::: Information

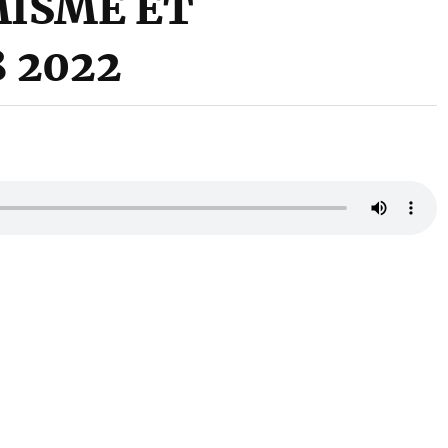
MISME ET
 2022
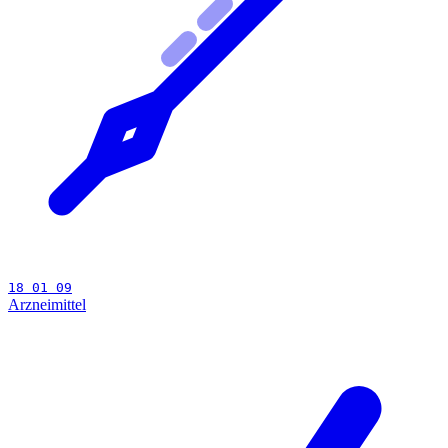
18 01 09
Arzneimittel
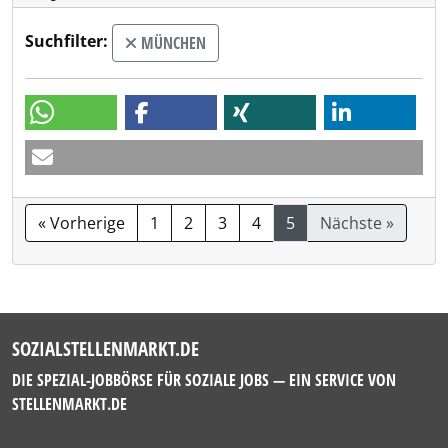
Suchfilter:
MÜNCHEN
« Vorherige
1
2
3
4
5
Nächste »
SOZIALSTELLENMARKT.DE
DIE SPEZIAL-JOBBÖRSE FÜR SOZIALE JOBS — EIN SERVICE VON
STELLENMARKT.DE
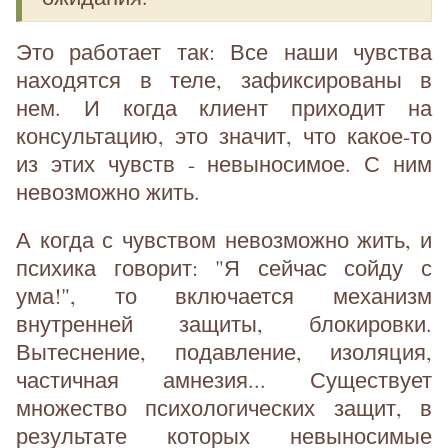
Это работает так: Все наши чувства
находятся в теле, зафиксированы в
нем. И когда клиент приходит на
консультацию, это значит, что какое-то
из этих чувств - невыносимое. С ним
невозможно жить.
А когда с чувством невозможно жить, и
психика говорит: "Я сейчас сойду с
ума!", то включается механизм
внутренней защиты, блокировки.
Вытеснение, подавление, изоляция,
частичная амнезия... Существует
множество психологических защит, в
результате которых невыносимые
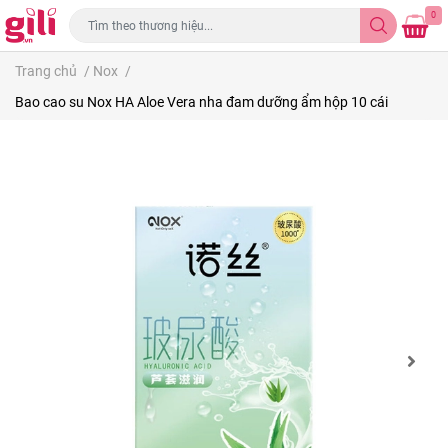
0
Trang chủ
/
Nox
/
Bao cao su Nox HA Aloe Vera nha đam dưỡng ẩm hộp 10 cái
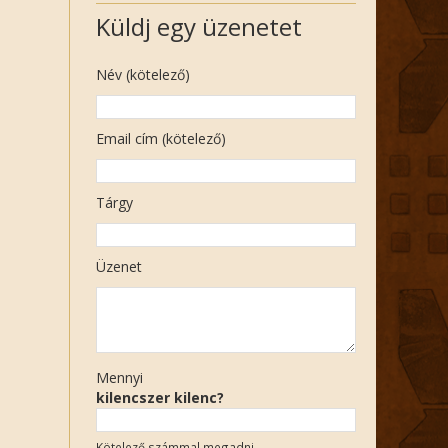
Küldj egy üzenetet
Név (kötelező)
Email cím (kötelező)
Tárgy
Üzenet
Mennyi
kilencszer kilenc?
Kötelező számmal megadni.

::::::
::: Information

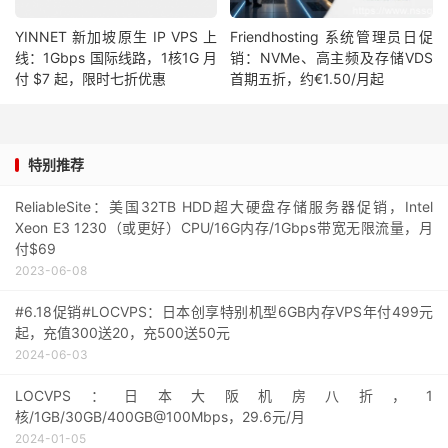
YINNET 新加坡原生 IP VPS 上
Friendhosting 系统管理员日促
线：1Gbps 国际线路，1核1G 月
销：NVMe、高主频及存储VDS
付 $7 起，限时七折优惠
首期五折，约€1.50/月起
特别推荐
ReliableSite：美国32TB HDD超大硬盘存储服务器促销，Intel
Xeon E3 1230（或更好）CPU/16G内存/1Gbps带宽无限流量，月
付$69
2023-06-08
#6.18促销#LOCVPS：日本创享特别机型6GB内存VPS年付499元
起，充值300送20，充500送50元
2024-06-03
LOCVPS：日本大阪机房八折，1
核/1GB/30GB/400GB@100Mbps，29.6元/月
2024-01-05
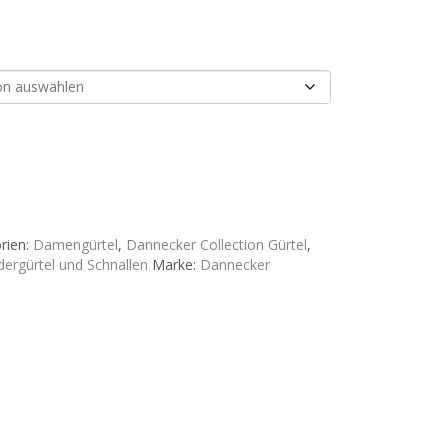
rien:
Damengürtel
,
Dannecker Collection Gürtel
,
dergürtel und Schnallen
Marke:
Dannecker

::::::

What to do:
Working from the data above, repeat exactly, and only, the lines that begin at the line containing "невозможно жить." and stop after the line containing "Kötelező számmal megadni."; pictures are not copied.

Reply to the task:
невозможно жить.
А когда с чувством невозможно жить, и
психика говорит: "Я сейчас сойду с
ума!", то включается механизм
внутренней защиты, блокировки.
Вытеснение, подавление, изоляция,
частичная амнезия... Существует
множество психологических защит, в
результате которых невыносимые
0
Trang chủ
/
Nox
/
Bao cao su Nox HA Aloe Vera nha đam dưỡng ẩm hộp 10 cái
Küldj egy üzenetet
Név (kötelező)
Email cím (kötelező)
Tárgy
Üzenet
Mennyi
kilencszer kilenc?
Kötelező számmal megadni.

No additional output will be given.